This assignment is the first of two assignments for building and
traversing binary trees. Please read both Part 1 (HW15) and Part 2
(HW16). Your part 1's score will be at least 50% of the part 2'sa
score. Thus, if you do well in part 2, you may get some points in part
1, even though your original score for part 1 may be low.

Binary Search Tree
==================

A binary tree means each node has at most two children using two
pointers. If a child does not exist, the pointer points to `NULL`.  If
a node has no child (i.e., both pointers point to `NULL`), this is
called a *leaf node*.  Several commonly used methods visit every node
in a binary tree: they are called *pre-order*, *in-order*, and
*post-order*. Given the outputs of pre-order and in-order (or
post-order and in-order), it possible to *uniquely* construct a binary
tree. Please notice that it is not possible to *uniquely* construct a
binary tree from pre-order and post-order. One of the exam questions
will ask you to give an example.

A binary tree is a *binary search tree* if the value stored in a node
is greater than the values stored in *every* node on the left side and
smaller than the values stored in *every* node on the right side.
This rule must be true for every node.  Please notice that *every* is
important.  If a node's value is greater than the value stored in the
left child, it possible that the value in a grand child of the left
child is greater and this is not a binary search tree.

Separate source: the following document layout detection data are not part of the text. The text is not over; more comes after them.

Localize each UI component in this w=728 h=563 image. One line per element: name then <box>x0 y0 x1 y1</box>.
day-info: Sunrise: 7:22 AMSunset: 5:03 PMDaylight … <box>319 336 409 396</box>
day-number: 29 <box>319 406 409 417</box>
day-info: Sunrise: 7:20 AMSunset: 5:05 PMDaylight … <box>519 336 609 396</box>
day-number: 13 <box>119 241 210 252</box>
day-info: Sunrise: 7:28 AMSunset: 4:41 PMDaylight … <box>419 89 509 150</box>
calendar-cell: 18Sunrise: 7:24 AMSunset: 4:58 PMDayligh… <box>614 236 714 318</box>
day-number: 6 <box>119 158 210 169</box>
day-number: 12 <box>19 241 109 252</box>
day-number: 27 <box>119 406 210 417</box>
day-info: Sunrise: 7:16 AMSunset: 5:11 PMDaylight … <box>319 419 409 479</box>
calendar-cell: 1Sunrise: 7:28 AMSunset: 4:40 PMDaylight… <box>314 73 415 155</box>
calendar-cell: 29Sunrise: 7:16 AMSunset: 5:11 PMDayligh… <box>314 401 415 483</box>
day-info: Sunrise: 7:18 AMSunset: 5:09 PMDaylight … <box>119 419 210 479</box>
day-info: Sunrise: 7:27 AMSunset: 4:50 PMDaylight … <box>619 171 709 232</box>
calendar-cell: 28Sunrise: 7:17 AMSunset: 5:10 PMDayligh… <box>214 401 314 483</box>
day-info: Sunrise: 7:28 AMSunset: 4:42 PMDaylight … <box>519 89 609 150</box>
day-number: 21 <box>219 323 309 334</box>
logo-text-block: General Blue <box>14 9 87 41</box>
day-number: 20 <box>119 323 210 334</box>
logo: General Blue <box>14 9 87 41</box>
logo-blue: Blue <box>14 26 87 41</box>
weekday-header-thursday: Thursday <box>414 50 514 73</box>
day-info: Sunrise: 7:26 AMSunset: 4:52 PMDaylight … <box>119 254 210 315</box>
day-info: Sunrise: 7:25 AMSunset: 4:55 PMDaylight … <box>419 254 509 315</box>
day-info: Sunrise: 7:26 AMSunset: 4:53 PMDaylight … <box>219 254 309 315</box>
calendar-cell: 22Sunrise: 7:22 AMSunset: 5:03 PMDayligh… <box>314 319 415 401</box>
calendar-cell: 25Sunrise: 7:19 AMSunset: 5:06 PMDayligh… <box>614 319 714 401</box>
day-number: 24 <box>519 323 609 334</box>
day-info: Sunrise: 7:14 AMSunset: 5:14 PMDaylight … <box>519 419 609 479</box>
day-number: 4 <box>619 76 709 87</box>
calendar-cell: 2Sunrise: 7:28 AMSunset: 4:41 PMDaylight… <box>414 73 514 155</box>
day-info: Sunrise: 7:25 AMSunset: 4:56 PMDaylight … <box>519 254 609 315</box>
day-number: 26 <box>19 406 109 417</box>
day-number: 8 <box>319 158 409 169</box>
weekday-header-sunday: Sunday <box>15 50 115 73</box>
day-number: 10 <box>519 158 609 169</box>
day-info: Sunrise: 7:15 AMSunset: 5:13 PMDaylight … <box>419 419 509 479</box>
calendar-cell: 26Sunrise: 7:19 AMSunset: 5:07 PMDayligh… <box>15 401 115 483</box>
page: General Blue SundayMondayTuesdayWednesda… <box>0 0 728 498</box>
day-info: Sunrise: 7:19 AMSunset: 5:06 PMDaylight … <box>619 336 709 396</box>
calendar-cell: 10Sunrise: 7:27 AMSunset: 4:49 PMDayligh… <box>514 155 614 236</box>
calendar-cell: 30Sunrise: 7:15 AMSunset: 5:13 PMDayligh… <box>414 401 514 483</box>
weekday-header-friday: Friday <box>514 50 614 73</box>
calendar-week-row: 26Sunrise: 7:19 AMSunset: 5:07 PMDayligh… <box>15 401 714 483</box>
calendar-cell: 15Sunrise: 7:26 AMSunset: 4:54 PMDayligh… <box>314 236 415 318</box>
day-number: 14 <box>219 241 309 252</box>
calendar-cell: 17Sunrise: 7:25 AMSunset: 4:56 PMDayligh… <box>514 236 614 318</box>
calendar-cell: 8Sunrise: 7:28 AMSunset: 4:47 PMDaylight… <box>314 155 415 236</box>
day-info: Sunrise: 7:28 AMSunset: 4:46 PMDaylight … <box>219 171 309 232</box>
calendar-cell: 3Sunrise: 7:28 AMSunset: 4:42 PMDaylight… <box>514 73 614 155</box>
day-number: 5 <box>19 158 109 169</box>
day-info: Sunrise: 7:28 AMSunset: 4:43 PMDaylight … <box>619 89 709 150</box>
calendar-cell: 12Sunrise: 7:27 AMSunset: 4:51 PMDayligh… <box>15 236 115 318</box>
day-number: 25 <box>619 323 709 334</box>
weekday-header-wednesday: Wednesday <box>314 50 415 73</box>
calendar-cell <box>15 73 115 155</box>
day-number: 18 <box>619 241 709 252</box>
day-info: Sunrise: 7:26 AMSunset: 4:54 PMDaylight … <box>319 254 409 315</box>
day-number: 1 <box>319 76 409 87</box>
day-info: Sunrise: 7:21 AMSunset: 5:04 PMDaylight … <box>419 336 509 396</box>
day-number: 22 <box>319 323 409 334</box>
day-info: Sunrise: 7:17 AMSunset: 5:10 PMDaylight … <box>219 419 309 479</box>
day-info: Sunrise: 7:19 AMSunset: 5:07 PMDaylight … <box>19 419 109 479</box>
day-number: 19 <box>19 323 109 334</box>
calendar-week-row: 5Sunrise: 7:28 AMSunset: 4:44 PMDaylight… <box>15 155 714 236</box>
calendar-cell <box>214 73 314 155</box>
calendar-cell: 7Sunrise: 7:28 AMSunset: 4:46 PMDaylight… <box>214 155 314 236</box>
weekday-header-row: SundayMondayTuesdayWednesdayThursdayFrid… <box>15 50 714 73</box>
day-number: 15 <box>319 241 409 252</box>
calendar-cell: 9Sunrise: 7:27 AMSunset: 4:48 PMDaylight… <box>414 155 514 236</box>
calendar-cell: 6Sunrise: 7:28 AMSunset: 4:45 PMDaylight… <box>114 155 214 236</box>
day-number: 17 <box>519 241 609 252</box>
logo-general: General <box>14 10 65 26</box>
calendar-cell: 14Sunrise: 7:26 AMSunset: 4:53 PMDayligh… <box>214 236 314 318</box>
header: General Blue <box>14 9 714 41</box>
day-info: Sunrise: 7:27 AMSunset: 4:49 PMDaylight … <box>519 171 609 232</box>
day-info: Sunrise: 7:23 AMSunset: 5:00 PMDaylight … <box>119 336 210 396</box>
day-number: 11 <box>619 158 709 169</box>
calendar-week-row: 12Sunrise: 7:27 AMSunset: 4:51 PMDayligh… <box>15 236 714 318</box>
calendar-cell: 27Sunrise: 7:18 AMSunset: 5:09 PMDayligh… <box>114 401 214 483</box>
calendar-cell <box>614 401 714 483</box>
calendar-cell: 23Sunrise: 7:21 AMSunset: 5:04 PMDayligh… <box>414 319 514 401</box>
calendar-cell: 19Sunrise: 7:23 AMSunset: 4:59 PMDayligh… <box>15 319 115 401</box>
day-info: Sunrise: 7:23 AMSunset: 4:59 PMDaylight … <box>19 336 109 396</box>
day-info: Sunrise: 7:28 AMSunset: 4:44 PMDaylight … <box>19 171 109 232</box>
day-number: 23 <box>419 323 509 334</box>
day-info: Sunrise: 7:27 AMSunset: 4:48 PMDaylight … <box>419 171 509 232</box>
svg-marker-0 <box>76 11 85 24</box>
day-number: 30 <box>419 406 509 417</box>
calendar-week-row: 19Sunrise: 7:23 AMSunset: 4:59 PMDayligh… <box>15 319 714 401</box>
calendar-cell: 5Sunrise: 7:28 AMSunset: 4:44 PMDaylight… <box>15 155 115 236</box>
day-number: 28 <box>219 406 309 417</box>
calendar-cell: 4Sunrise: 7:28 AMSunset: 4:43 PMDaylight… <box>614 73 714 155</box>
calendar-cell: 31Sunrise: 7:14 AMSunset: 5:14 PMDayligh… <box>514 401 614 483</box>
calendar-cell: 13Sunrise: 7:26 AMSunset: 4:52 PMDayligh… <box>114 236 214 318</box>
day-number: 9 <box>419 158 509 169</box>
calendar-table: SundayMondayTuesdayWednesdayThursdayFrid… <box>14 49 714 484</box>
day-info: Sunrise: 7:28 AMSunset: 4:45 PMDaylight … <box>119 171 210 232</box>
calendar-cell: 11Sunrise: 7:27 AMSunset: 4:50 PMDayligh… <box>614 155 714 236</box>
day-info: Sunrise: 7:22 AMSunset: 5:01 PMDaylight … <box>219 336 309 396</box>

Construct Binary Tree from In-Order and Post-Order
==================================================

This assignment asks you to construct a binary tree from in-order and
post-order outputs.  The constructed binary tree should be a binary
search tree. Thus, you can validate your program by checking whether
it creates a binary search tree.

The method explained below is inspired by [this website](https://www.geeksforgeeks.org/construct-a-binary-tree-from-postorder-and-inorder/).

Consider two input arrays with the outputs of in-order and post-order:

in-order: [886, 2777, 9383]

post-order: [2777, 886, 9383]

Since the root is always the last node in the output of post-order,
9383 must be the root. It is also the last element in the in-order
output; thus, the root has no right child.  Both 886 and 2777 are on
the left side.

Next, consider the post-order of these two numbers: 886 is after 2777
in post-order so 886 must be the left child of 9383 and the parent of
2777.  The pre-order output is [9383, 886, 2777].

Next, consider a more complex example:

in-order: [440, 1425, 4746, 7985, 8168]

post-order: [1425, 440, 8168, 7985, 4746]

From the last value in post-order, 4746 is the root.  These two arrays
are now divided into two arrays for the left and the right sides of
the root:

Left

in-order: [440, 1425]

post-order: [1425, 440]

Right

in-order: [7985, 8168]

post-order: [8168, 7985]

For the left side, 440 is the root and 1425 is the right child.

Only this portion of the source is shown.